He also said that the research is based on giving by households, rather than individuals, yet it doesn’t appear to take into account the steady increase in single-person households over the last three decades. 

“If you knocked on doors in 1980, the chances of there being someone in the household that gave to charity would have been more likely simply because there were more people in the house then.”

CAF’s policy solutions ‘just its usual agenda’

And he criticised most of CAF’s ideas for tackling the problem as unfocused.  Introducing an online gift aid declaration would do nothing to prompt people to give more, it would simply increase the amount the government gives in tax relief.  Introducing lifetime legacies would unlock more giving from older people, not younger ones.  Encouraging young trustees would not boost donations. And when calling for reforms to embed a stronger culture of workplace giving, CAF should have been transparent about its ownership of the UK’s biggest payroll giving scheme Give As You Earn.

“They’re peddling an agenda that isn’t based on the research and the agenda looks suspiciously like the same agenda they've always had,” said Saxton.

CAF: Younger people are contributing a lesser share

But CAF insisted that the results clearly show that the gap between the donations made by the over-60s and the under-30s has widened during the last 30 years.

Hannah Terry, head of policy and campaigns, said: “If you look at total giving coming from different age groups in each year from 1978 to 2010, all of the age groups under 60 contributed a smaller share of total donations in 2010 compared to 1978, while the opposite is true among the over-60s.

“The share coming from the under-30s fell from 8 per cent in 1980 to 3 per cent in 2010, while the share coming from the over-75s grew from 9 per cent in 1980 to 21 per cent in 2010.”

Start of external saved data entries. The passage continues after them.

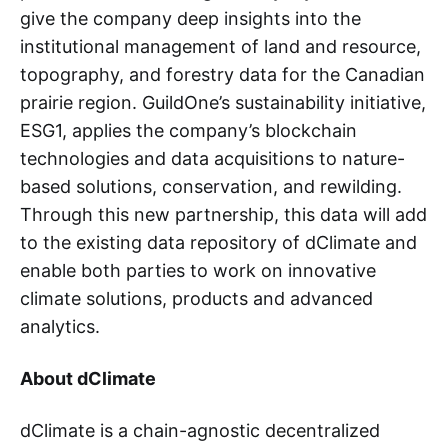
give the company deep insights into the
institutional management of land and resource,
topography, and forestry data for the Canadian
prairie region. GuildOne’s sustainability initiative,
ESG1, applies the company’s blockchain
technologies and data acquisitions to nature-
based solutions, conservation, and rewilding.
Through this new partnership, this data will add
to the existing data repository of dClimate and
enable both parties to work on innovative
climate solutions, products and advanced
analytics.
About dClimate
dClimate is a chain-agnostic decentralized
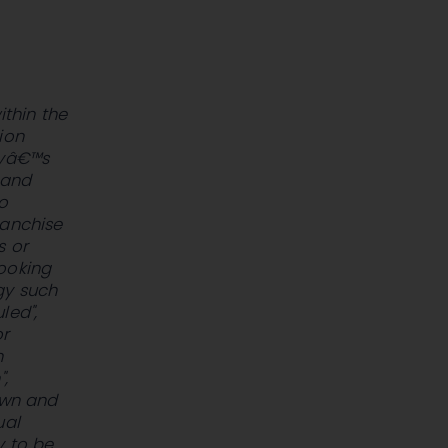
ithin the
ion
nyâ€™s
 and
o
ranchise
s or
looking
gy such
led",
or
n
",
own and
ual
y to be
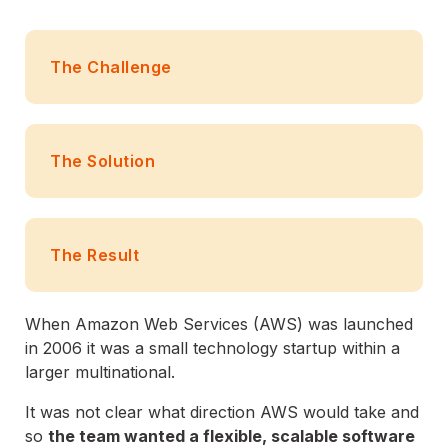
The Challenge
The Solution
The Result
When Amazon Web Services (AWS) was launched
in 2006 it was a small technology startup within a
larger multinational.
It was not clear what direction AWS would take and
so
the team wanted a flexible, scalable software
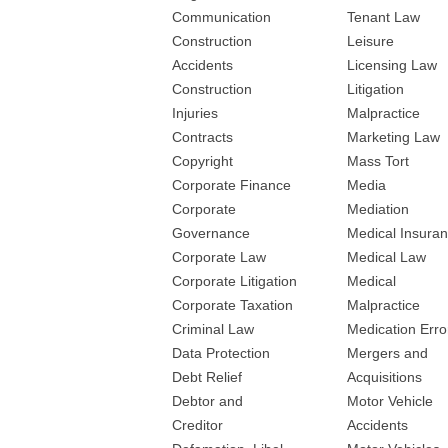
Communication
Tenant Law
Construction
Leisure
Accidents
Licensing Law
Construction
Litigation
Injuries
Malpractice
Contracts
Marketing Law
Copyright
Mass Tort
Corporate Finance
Media
Corporate
Mediation
Governance
Medical Insura
Corporate Law
Medical Law
Corporate Litigation
Medical
Corporate Taxation
Malpractice
Criminal Law
Medication Erro
Data Protection
Mergers and
Debt Relief
Acquisitions
Debtor and
Motor Vehicle
Creditor
Accidents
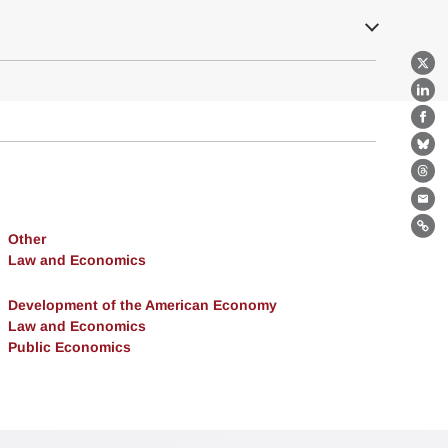
X
Lin
Fa
Bl
Th
Ema
Lin
Other
Law and Economics
Development of the American Economy
Law and Economics
Public Economics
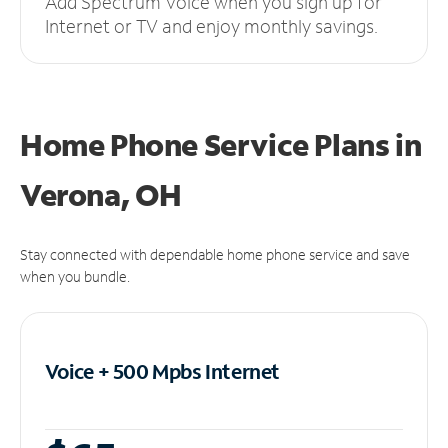
Add Spectrum Voice when you sign up for
Internet or TV and enjoy monthly savings.
Home Phone Service Plans
in
Verona, OH
Stay connected with dependable home phone service and save
when you bundle.
Voice + 500 Mpbs
Internet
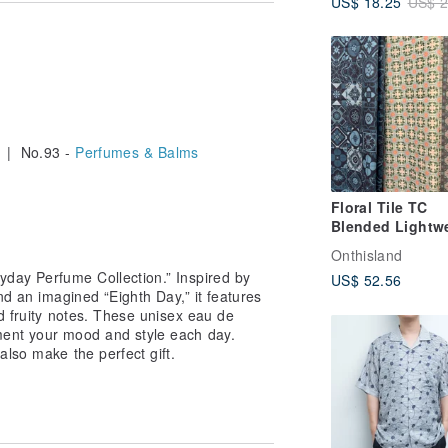
US$ 18.25
US$ 2
| No.93 -
Perfumes & Balms
Floral Tile TC
Blended Lightw
Long Scarf
Onthisland
yday Perfume Collection.” Inspired by
US$ 52.56
nd an imagined “Eighth Day,” it features
nd fruity notes. These unisex eau de
ent your mood and style each day.
also make the perfect gift.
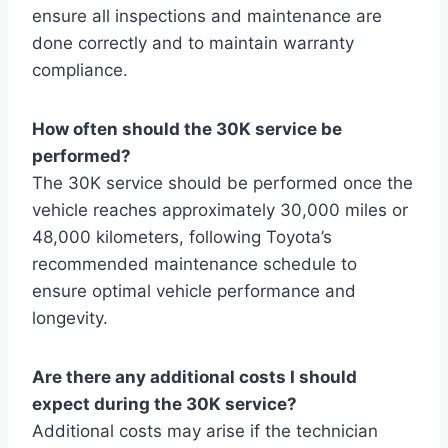
ensure all inspections and maintenance are
done correctly and to maintain warranty
compliance.
How often should the 30K service be
performed?
The 30K service should be performed once the
vehicle reaches approximately 30,000 miles or
48,000 kilometers, following Toyota’s
recommended maintenance schedule to
ensure optimal vehicle performance and
longevity.
Are there any additional costs I should
expect during the 30K service?
Additional costs may arise if the technician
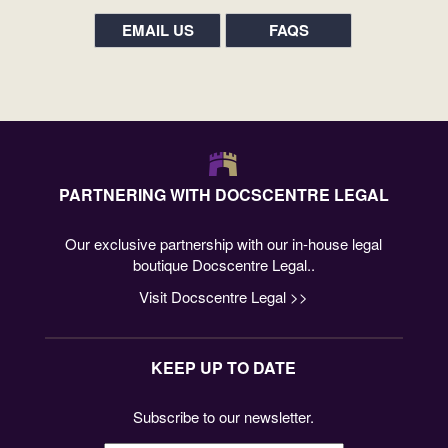
EMAIL US
FAQS
PARTNERING WITH DOCSCENTRE LEGAL
Our exclusive partnership with our in-house legal
boutique Docscentre Legal..
Visit Docscentre Legal >>
KEEP UP TO DATE
Subscribe to our newsletter.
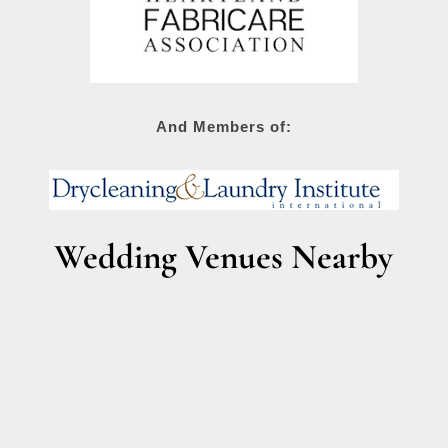
And Members of:
Wedding Venues Nearby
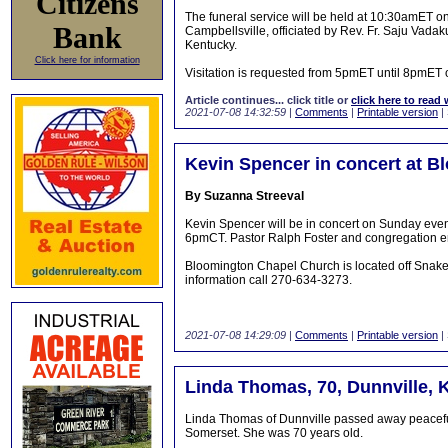
Citizens
The funeral service will be held at 10:30amET o
Bank
Campbellsville, officiated by Rev. Fr. Saju Vada
Kentucky.
Click here for information
Visitation is requested from 5pmET until 8pmET 
Article continues... click title or
click here to read 
2021-07-08 14:32:59
|
Comments
|
Printable version
|
Kevin Spencer in concert at 
By Suzanna Streeval
Kevin Spencer will be in concert on Sunday even
6pmCT. Pastor Ralph Foster and congregation e
Bloomington Chapel Church is located off Snak
information call 270-634-3273.
2021-07-08 14:29:09
|
Comments
|
Printable version
|
Linda Thomas, 70, Dunnville, 
Linda Thomas of Dunnville passed away peaceful
Somerset. She was 70 years old.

Terrey added that CAF is dedicated to promoting giving and supporting civil society, and felt it was important that the research be shared so the issues could be debated. 

CAF: ‘No silver bullet’

“We have put forward five key measures we think could help to reverse the tide but there is no silver bullet. We are delighted if people debate the findings and table their own proposals for reform if they think they could make a difference.

“If people start to think more about how we can engage younger generations with giving, and the work of charities, then the sector will have been usefully assisted.”